March 26 -- FORT WORTH -- Lockheed Martin management and union officials squared off this morning at a Holiday Inn meeting room for the start of contract talks. Pension benefits, health care, outsourcing production and in-plant contract workers were chief among contentious issues.
Lockheed's current contract with District Lodge 776 of the International Association of Machinists and Aerospace Workers expires April 22, giving negotiators 28 days. The contract covers assembly workers at the west Fort Worth plant, which produces the F-16 and F-35 fighter jets.
Tom Buffenburger, the machinists' Washington-based president, said the union hopes to prevent the Fort Worth plant from following the example of Lockheed units in Palmdale, Calif., and Marietta, Ga. There, enhanced retirement benefits were extended to older workers in exchange for them voting to end defined pension plans for new hires.
"It upset us very much that the membership would do that," Buffenburger said before talks began with the exchange of contract positions. In ad adjoining room, union members in identical green polo shirts sporting IAM logos watched the proceedings via a live video feed.
"We're not looking for a strike but if we have to protect the pensions we have that option," he said.
While Lockheed workers in California and Georgia voted out new pensions for their successors, the Machinists Union have stemmed, or at least stymied, the pattern in other contract talks, preserving pensions recently at Boeing, GKN Aerospace, Hawker Beechcraft and Goodrich Aerostructures, said Mark Blondin, an international union vice president.
"We're in a trend here," he said.
Management declined to comment before the start of contract talks.
Buffenburger said Lockheed had sharp negotiators well aware of an aging workforce that might be tempted to accept a "bump" in monthly pension payments in exchange for depriving the next generation of union employees from similar benefits.
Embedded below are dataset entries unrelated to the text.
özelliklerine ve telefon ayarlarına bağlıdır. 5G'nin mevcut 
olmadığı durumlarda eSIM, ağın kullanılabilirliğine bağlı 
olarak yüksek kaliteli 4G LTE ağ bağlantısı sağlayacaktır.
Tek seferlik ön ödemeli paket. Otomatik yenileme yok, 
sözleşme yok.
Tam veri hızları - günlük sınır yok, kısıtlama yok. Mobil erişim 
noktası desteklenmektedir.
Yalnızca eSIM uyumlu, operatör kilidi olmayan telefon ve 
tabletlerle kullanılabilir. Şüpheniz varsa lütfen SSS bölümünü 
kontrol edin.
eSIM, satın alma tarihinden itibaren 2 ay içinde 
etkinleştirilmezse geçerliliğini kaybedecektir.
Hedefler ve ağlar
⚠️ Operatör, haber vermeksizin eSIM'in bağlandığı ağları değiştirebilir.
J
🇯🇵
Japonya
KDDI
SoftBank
Such tactics have ruptured families in an industry remarkable for the high percentage of workers who followed in the footsteps of parents and grandparents.
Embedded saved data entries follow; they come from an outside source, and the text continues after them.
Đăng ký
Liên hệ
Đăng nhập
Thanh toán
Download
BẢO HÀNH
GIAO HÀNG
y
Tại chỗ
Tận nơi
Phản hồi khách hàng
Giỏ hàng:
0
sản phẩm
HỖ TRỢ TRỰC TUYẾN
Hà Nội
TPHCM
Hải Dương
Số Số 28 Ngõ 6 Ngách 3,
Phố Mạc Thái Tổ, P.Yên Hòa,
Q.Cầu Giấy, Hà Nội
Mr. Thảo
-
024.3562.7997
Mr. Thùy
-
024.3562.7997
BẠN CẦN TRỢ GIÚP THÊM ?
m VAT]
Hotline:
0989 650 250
"We have fathers and sons at the workplace not talking to each other because the father voted against pensions," Buffenburger said. "It's divided the community, the workforce and families."
In Fort Worth, the union has mounted an education campaign, from talks on the factory floor to the Internet, to explain what was at stake over pensions, said Bob Martinez, the Arlington-based vice president of the machinists' southern territory. "We've come to the table prepared."
Martinez said the machinists want fewer non-union contract workers in the plant performing maintenance and is working to minimize outsourcing of production on Lockheed's military aircraft.
At Palmdale and Marietta, the IAM was able to resist the current health insurance plan being completely replaced by the company's own plan, which is the case for non-union employees, Buffenburger said. Instead, workers were given the choice of keeping their current plan or switching to what he said was the more expensive Lockheed plan. He said very few union members took the company plan.